What the exercise asks: Reproduce everything from the line that contains "fontana@noitv.it" down to the line that contains "Минск, поселок Озерище, улица Основателей, 25" in the listing below, word for word and nothing more. Leave the pictures out.

Data provided:
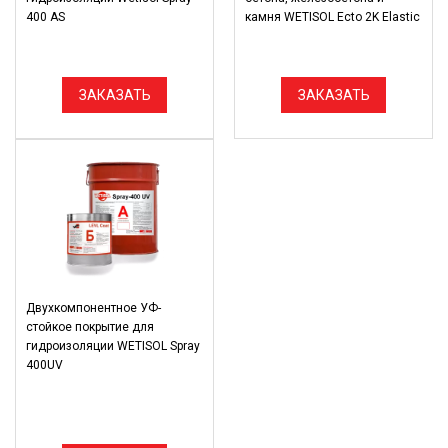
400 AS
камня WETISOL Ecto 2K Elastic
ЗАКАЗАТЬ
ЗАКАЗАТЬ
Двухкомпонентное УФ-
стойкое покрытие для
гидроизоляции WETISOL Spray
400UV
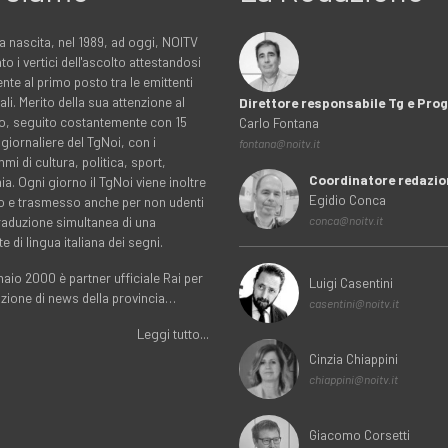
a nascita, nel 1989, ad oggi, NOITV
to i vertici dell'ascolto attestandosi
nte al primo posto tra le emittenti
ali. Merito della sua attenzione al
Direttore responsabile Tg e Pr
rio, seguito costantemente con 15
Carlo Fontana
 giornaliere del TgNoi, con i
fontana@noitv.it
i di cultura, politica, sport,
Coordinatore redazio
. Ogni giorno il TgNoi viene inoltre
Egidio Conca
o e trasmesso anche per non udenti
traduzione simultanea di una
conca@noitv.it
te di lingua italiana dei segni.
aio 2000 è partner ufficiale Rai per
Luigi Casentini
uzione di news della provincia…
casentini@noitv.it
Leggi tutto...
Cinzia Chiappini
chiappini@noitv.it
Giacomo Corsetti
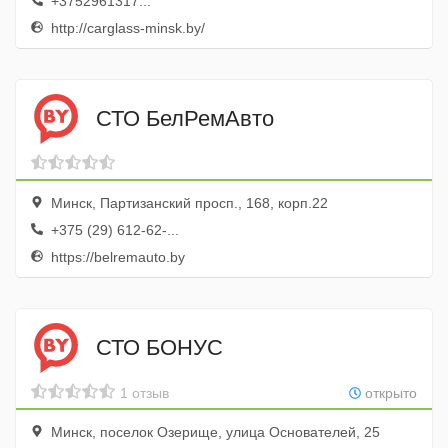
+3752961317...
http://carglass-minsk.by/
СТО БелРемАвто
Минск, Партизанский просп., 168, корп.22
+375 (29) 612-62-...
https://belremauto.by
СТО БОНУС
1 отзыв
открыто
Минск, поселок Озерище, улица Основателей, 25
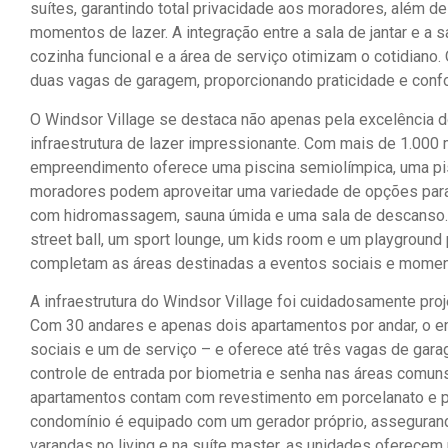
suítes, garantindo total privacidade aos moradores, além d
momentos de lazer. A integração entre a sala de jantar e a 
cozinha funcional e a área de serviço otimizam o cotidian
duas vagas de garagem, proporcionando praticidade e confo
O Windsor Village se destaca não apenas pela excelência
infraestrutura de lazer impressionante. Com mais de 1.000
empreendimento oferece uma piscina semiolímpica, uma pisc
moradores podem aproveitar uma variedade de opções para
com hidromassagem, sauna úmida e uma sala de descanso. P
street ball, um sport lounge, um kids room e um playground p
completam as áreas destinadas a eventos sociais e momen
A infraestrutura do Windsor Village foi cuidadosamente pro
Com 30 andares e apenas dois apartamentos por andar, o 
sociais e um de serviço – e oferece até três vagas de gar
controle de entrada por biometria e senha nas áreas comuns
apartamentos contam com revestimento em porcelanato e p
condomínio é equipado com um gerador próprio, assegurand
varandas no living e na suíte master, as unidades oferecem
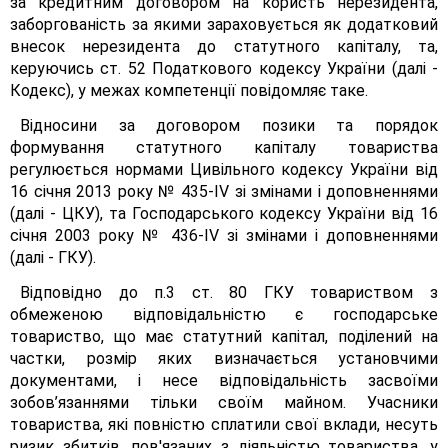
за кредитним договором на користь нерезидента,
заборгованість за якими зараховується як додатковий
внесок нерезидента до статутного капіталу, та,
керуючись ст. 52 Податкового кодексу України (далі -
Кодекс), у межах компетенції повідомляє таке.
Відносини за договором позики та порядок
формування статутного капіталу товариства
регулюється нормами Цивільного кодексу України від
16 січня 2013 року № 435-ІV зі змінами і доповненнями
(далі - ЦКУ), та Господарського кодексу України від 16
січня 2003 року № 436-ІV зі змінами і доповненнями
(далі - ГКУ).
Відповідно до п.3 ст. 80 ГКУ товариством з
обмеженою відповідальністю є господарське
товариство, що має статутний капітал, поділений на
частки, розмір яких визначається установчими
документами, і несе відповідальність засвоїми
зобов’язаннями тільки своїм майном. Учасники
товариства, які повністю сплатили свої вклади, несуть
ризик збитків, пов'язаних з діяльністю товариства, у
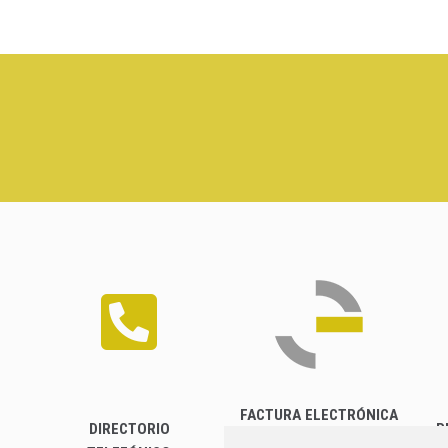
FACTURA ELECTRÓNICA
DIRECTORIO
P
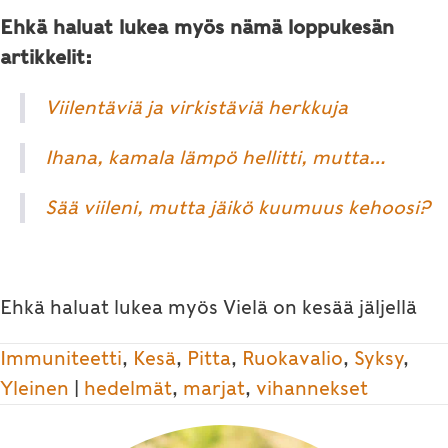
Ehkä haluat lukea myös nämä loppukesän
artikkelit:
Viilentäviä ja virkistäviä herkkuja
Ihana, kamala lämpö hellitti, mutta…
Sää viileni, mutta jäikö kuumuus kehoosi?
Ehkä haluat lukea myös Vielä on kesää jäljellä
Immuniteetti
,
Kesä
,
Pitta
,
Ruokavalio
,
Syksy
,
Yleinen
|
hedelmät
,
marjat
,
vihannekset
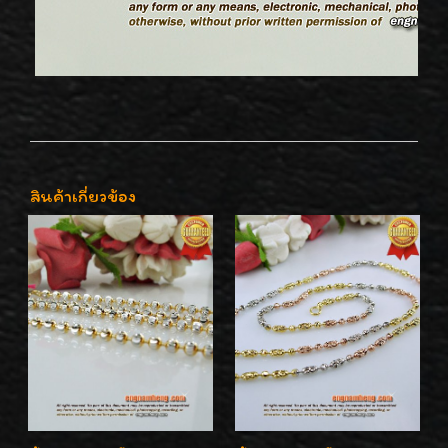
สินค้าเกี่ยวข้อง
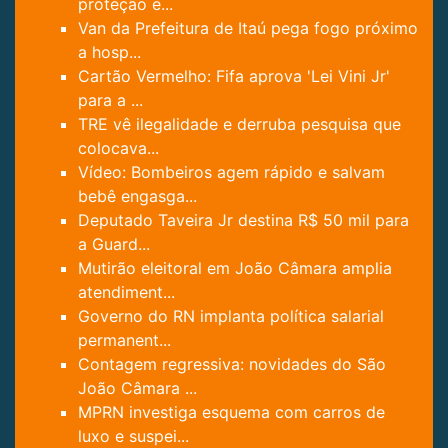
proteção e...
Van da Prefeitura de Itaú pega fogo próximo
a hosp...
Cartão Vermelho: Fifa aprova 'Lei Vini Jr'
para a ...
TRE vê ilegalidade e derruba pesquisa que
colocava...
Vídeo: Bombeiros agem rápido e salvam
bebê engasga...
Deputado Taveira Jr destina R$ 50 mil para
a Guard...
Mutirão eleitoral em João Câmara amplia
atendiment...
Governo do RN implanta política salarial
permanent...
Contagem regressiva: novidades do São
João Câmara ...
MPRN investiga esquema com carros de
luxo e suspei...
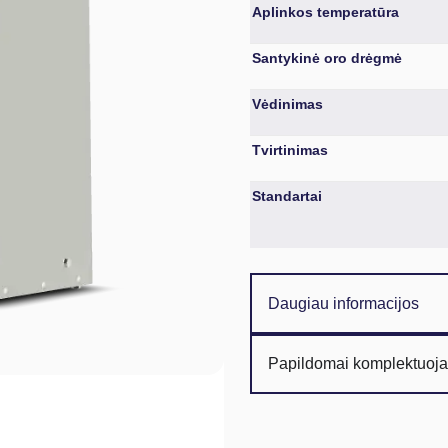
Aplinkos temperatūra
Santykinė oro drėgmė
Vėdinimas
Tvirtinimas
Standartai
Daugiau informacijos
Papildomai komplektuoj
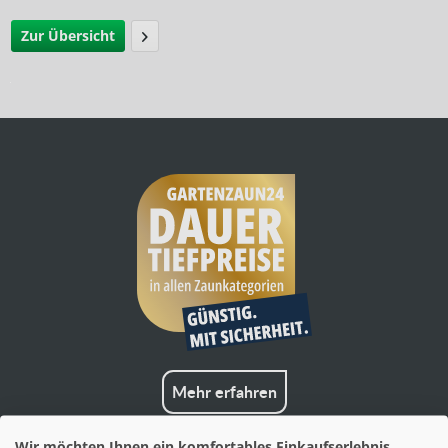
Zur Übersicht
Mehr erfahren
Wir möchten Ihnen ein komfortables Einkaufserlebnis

Output:
fontana@noitv.it
i di cultura, politica, sport,
Coordinatore redazio
. Ogni giorno il TgNoi viene inoltre
Egidio Conca
o e trasmesso anche per non udenti
traduzione simultanea di una
conca@noitv.it
te di lingua italiana dei segni.
aio 2000 è partner ufficiale Rai per
Luigi Casentini
uzione di news della provincia…
casentini@noitv.it
Leggi tutto...
Cinzia Chiappini
chiappini@noitv.it
Giacomo Corsetti
+3752961317...
http://carglass-minsk.by/
СТО БелРемАвто
Минск, Партизанский просп., 168, корп.22
+375 (29) 612-62-...
https://belremauto.by
СТО БОНУС
1 отзыв
открыто
Минск, поселок Озерище, улица Основателей, 25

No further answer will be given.